In Chapter 7, we saw how Amit Goswami modelled the brain using a quantum part coupled to a classical part. In doing this, he hypothesised the appearance of an objective reality within the context of monistic idealism (an evident self-contradiction). In order to circumvent the non-physicality of wave-function collapse in space–time, Goswami’s theory assumes that wave-functions exist in a transcendental realm outside of space–time. But in Section 7.10 we saw that neither wave-functions nor wave-function collapse, both being defined in terms of space–time, can exist outside of space–time. Thus, Goswami unintentionally reveals the paradoxical nature of the very transcendental realm that he hypothesised to remove the paradox of wave-function collapse in space–time!
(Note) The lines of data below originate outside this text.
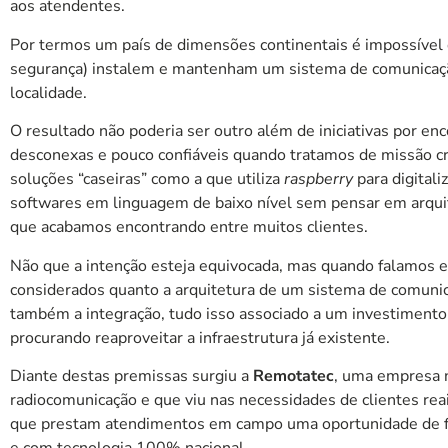
aos atendentes.
Por termos um país de dimensões continentais é impossível 
segurança) instalem e mantenham um sistema de comunicação c
localidade.
O resultado não poderia ser outro além de iniciativas por en
desconexas e pouco confiáveis quando tratamos de missão crít
soluções “caseiras” como a que utiliza
raspberry
para digital
softwares em linguagem de baixo nível sem pensar em arquite
que acabamos encontrando entre muitos clientes.
Não que a intenção esteja equivocada, mas quando falamos e
considerados quanto a arquitetura de um sistema de comunicaç
também a integração, tudo isso associado a um investiment
procurando reaproveitar a infraestrutura já existente.
Diante destas premissas surgiu a
Remotatec
, uma empresa n
radiocomunicação e que viu nas necessidades de clientes re
que prestam atendimentos em campo uma oportunidade de fo
e com tecnologia 100% nacional.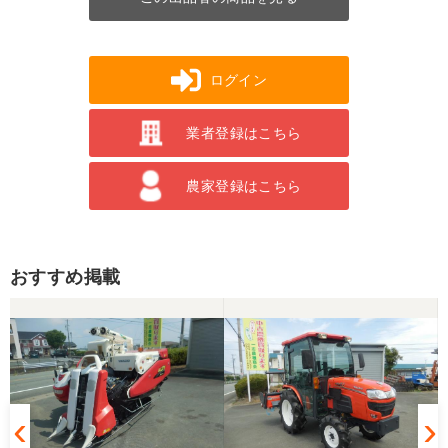
ログイン
業者登録はこちら
農家登録はこちら
おすすめ掲載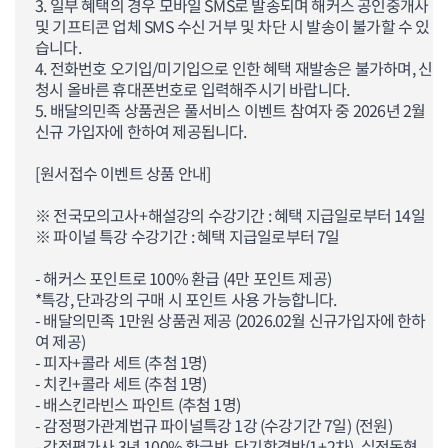
3. 일부 혜택의 경우 모바일 SMS로 발송되며 해커스 공인중개사
및 기프티콘 업체 SMS 수신 거부 및 차단 시 발송이 불가할 수 있
습니다.
4. 전화번호 오기입/미기입으로 인한 혜택 재발송은 불가하며, 신
청시 올바른 휴대폰번호로 입력해주시기 바랍니다.
5. 배달의민족 상품권은 풀서비스 이벤트 참여자 중 2026년 2월
신규 가입자에 한하여 제공됩니다.
[원서접수 이벤트 상품 안내]
※ 전국모의고사+해설강의 수강기간 : 혜택 지급일로부터 14일
※ 파이널 특강 수강기간 :
혜택 지급일로부터 7일
- 해커스 포인트로 100% 환급 (4만 포인트 제공)
*특강, 단과강의 구매 시 포인트 사용 가능합니다.
- 배달의민족 1만원 상품권 제공 (2026.02월 신규가입자에 한하
여 제공)
- 피자+콜라 세트 (추첨 1명)
- 치킨+콜라 세트 (추첨 1명)
- 배스킨라빈스 파인트 (추첨 1명)
- 감정평가관계법규 파이널특강 1강 (수강기간 7일) (전원)
- 감정평가사 3년 100% 환급반, 단기합격반(1+2차), 실전동형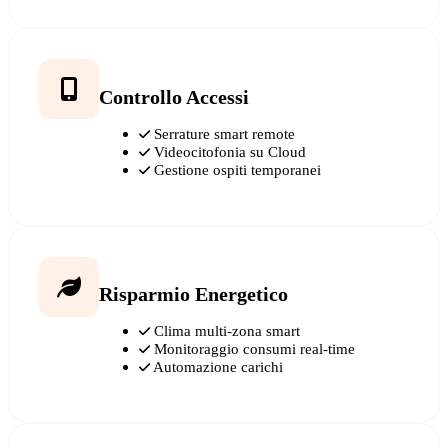
Controllo Accessi
Serrature smart remote
Videocitofonia su Cloud
Gestione ospiti temporanei
Risparmio Energetico
Clima multi-zona smart
Monitoraggio consumi real-time
Automazione carichi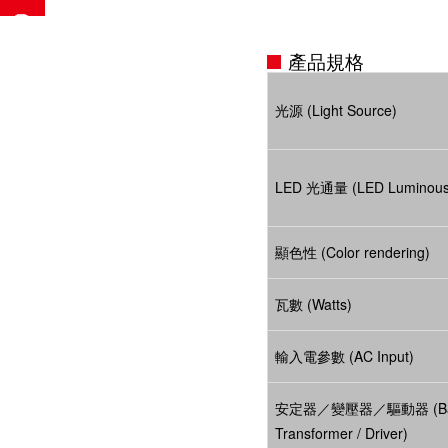
產品規格
光源 (Light Source)
LED 光通量 (LED Luminous 
顯色性 (Color rendering)
瓦數 (Watts)
輸入電參數 (AC Input)
安定器／變壓器／驅動器 (Ball
Transformer / Driver)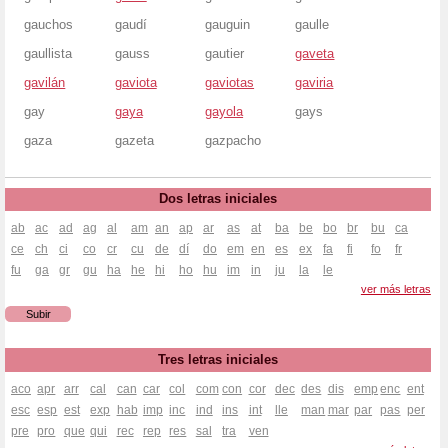
gauchos
gaudí
gauguin
gaulle
gaullista
gauss
gautier
gaveta
gavilán
gaviota
gaviotas
gaviria
gay
gaya
gayola
gays
gaza
gazeta
gazpacho
Dos letras iniciales
ab
ac
ad
ag
al
am
an
ap
ar
as
at
ba
be
bo
br
bu
ca
ce
ch
ci
co
cr
cu
de
dí
do
em
en
es
ex
fa
fi
fo
fr
fu
ga
gr
gu
ha
he
hi
ho
hu
im
in
ju
la
le
ver más letras
Subir
Tres letras iniciales
aco
apr
arr
cal
can
car
col
com
con
cor
dec
des
dis
emp
enc
ent
esc
esp
est
exp
hab
imp
inc
ind
ins
int
lle
man
mar
par
pas
per
pre
pro
que
qui
rec
rep
res
sal
tra
ven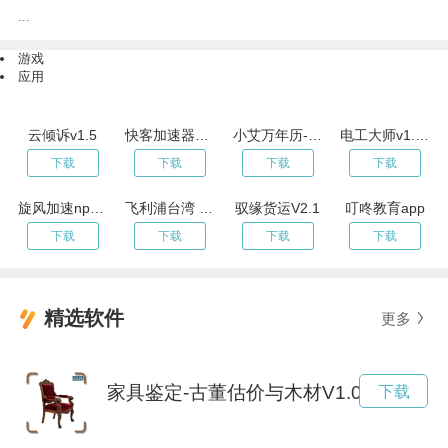
...
游戏
应用
云倾诉v1.5
快客加速器官方网站
小艾万年历-天气日历的实用工具v1.3.3
电工大师v1.2.9
下载
下载
下载
下载
旋风加速npv官网下载
飞利浦台湾 V2.58.15
驭缘货运V2.1
叮咚教育app
下载
下载
下载
下载
精选软件
更多
家具鉴定-古董估价与木材V1.0.2
下载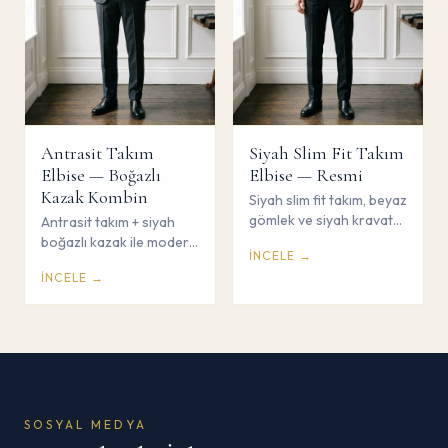
Antrasit Takım
Siyah Slim Fit Takım
Elbise — Boğazlı
Elbise — Resmi
Kazak Kombin
Siyah slim fit takım, beyaz
gömlek ve siyah kravat
Antrasit takım + siyah
ile resmi tören kombini.
boğazlı kazak ile modern
İNCELE →
Çorum Savaş Giyim.
sofistike kombin. Gömlek
İNCELE →
ve kravat yok. Çorum
Savaş Giyim.
SOSYAL MEDYA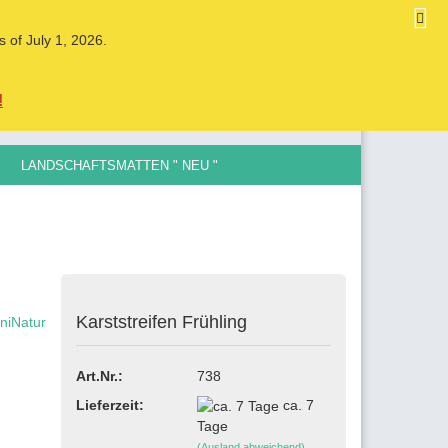
DE
Kundenlogin
Merkzettel
s of July 1, 2026.
Ihr Warenkorb
0,00 EUR
!
LANDSCHAFTSMATTEN " NEU "
LE SPURGRÖSSEN , 0,5MM BIS 12MM
ellen
Karststreifen Frühling
vergessen?
Art.Nr.:
738
Lieferzeit:
ca. 7
Tage
(Ausland abweichend)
In addition, no transcendental realm or other form of external reality is directly verifiable, as we saw in Section 8.2. Nevertheless, the concept of identification, which Goswami attempted to explain, will be essential to our discussion of suffering as we continue in this course.
# 9.2 What is the perceived?
The Buddha taught that Life and movement are the same thing. On page 26 of What the Buddha Taught (1959), Walpola Rahula says:
We shall talk about two different types of processes. Perceiving is the simple appearance of movement in Consciousness. Movement in Consciousness is perceiving itself, and it has no separate parts. On the other hand, thinking, which is included in movement, is the appearance of thoughts. A thought seems to separate part of movement from another part while giving it a name. All thoughts are characterised by name and form, so thinking appears to fragment movement into separate thoughts. A good rule to remember is this: If it seems to be separate from something else, it is nothing but a concept.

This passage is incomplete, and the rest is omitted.